ASSIGNMENT: Lines from the one with "the TCM Product Family." to the end of the material, both included: print them exactly and print nothing else. Omit the pictures.

DATA UNDER STUDY:
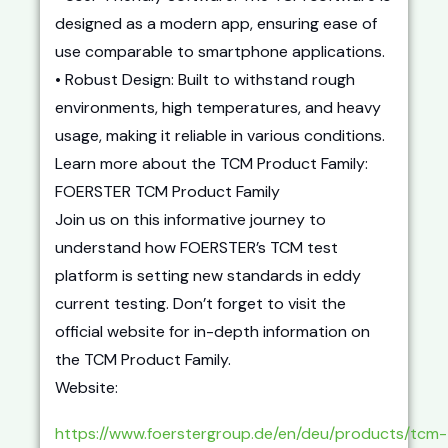
designed as a modern app, ensuring ease of
use comparable to smartphone applications.
• Robust Design: Built to withstand rough
environments, high temperatures, and heavy
usage, making it reliable in various conditions.
Learn more about the TCM Product Family:
FOERSTER TCM Product Family
Join us on this informative journey to
understand how FOERSTER’s TCM test
platform is setting new standards in eddy
current testing. Don’t forget to visit the
official website for in-depth information on
the TCM Product Family.
Website:
https://www.foerstergroup.de/en/deu/products/tcm-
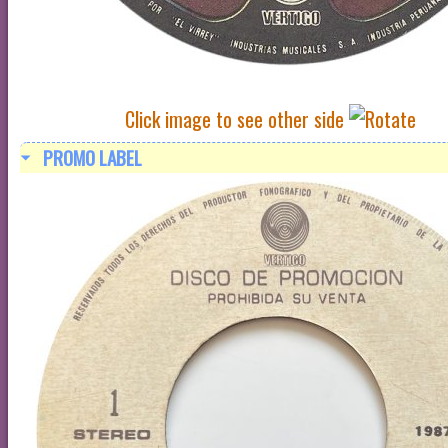
Click image to see other side
PROMO LABEL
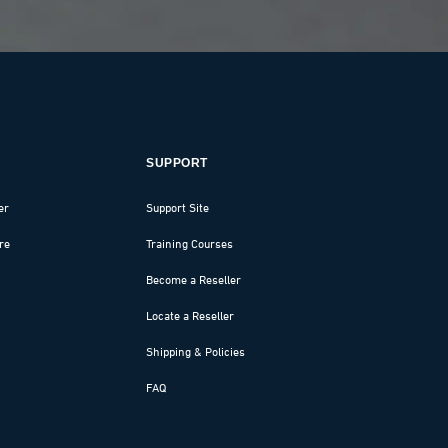
SUPPORT
er
Support Site
re
Training Courses
Become a Reseller
Locate a Reseller
Shipping & Policies
FAQ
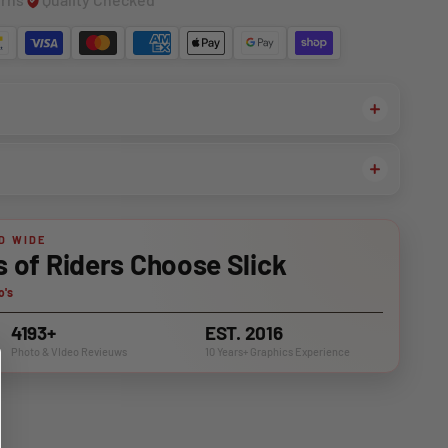
D WIDE
of Riders Choose Slick
o's
4193+
EST. 2016
Photo & VIdeo Revieuws
10 Years+ Graphics Experience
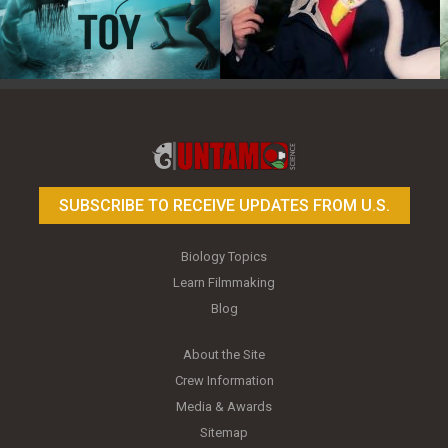
Toy Photography Basics
On the Trail of the Egret
SUBSCRIBE TO RECEIVE UPDATES FROM U.S.
Biology Topics
Learn Filmmaking
Blog
About the Site
Crew Information
Media & Awards
Sitemap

RESULT OF THE EXERCISE:
the TCM Product Family.
Website:
https://www.foerstergroup.de/en/deu/products/tcm-
Click image to see other side
PROMO LABEL
SUPPORT
er
Support Site
re
Training Courses
Become a Reseller
Locate a Reseller
Shipping & Policies
FAQ
D WIDE
of Riders Choose Slick
o's
4193+
EST. 2016
Photo & VIdeo Revieuws
10 Years+ Graphics Experience
Toy Photography Basics
On the Trail of the Egret
SUBSCRIBE TO RECEIVE UPDATES FROM U.S.
Biology Topics
Learn Filmmaking
Blog
About the Site
Crew Information
Media & Awards
Sitemap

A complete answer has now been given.